» YOUR OBJECTIVE: Read the data below. Every line holding the string "Informacje" must be copied.

» ENTRIES SHOWN:

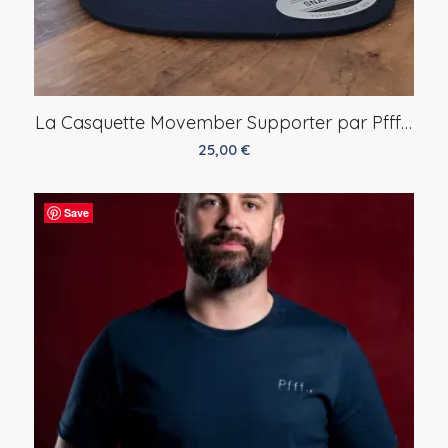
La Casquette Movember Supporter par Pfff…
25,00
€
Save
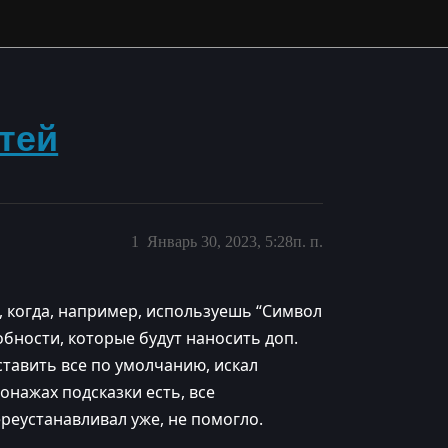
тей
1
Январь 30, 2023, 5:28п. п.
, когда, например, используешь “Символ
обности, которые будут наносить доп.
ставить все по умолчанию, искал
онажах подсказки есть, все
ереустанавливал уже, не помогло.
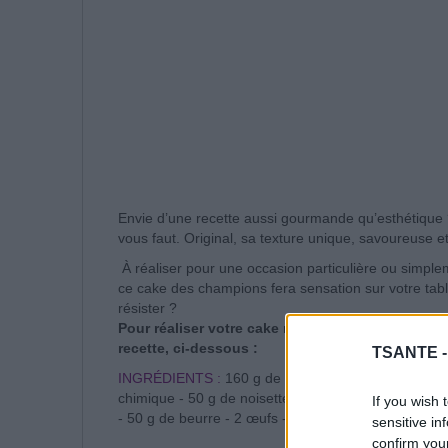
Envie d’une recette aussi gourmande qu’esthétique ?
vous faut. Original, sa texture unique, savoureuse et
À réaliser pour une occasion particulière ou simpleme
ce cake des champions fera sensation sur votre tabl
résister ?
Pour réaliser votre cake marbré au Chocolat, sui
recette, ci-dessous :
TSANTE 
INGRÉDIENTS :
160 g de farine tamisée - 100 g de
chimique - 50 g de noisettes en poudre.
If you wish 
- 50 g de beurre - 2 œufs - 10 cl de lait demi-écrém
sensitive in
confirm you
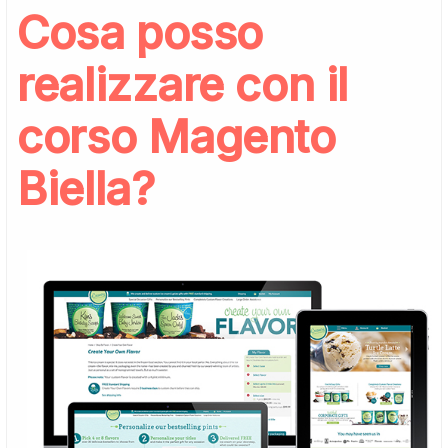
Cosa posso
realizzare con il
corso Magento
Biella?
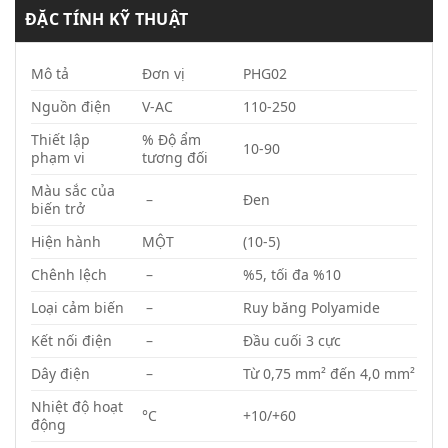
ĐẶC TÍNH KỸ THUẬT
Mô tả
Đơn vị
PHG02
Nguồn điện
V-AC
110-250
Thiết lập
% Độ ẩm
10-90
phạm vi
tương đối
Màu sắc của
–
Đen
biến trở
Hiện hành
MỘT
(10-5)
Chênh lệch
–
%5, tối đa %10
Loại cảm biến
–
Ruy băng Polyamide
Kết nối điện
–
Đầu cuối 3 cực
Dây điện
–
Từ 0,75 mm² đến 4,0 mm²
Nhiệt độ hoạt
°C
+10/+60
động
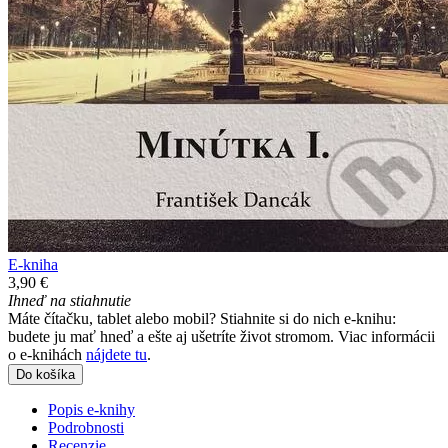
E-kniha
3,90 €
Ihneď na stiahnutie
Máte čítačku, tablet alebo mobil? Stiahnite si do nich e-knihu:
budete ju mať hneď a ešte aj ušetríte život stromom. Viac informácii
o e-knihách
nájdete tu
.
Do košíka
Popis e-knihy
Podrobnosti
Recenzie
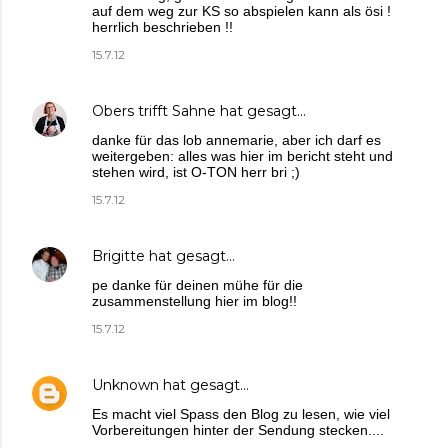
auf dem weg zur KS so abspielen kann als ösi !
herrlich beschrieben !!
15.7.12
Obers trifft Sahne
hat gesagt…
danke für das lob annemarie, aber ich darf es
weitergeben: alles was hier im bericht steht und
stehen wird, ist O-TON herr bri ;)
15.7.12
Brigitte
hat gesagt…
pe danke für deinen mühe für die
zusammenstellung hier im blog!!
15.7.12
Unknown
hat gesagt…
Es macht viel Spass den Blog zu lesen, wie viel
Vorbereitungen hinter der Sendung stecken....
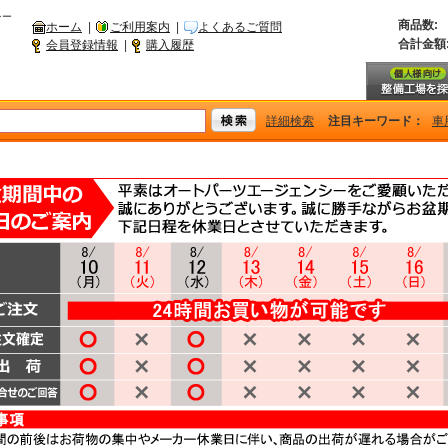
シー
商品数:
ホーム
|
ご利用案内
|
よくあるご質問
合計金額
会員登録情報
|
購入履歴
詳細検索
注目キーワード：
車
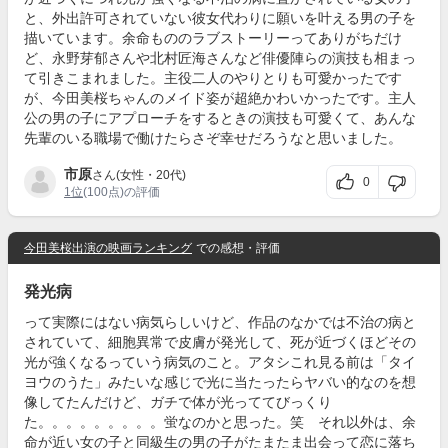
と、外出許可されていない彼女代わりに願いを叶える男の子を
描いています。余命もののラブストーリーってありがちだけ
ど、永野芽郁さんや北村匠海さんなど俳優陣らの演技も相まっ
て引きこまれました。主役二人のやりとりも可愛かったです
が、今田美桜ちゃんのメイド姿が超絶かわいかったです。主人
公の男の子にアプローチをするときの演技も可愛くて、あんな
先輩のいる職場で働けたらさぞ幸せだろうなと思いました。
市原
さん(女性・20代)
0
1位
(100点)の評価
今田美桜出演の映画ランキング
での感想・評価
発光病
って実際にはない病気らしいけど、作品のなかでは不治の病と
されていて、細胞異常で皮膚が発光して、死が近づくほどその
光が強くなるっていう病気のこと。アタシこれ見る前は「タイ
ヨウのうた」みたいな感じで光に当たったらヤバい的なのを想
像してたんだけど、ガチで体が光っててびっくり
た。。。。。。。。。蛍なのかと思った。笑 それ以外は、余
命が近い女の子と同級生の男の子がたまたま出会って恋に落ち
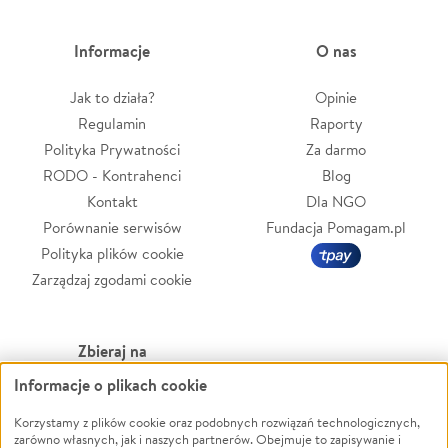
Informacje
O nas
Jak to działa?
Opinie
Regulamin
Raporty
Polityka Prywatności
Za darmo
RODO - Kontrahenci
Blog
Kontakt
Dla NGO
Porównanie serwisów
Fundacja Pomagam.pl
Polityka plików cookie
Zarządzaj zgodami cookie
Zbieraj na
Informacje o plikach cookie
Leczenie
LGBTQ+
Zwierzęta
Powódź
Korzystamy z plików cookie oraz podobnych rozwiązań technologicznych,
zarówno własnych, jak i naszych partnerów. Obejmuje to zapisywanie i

» RESULT BELOW:
Informacje
Informacje o plikach cookie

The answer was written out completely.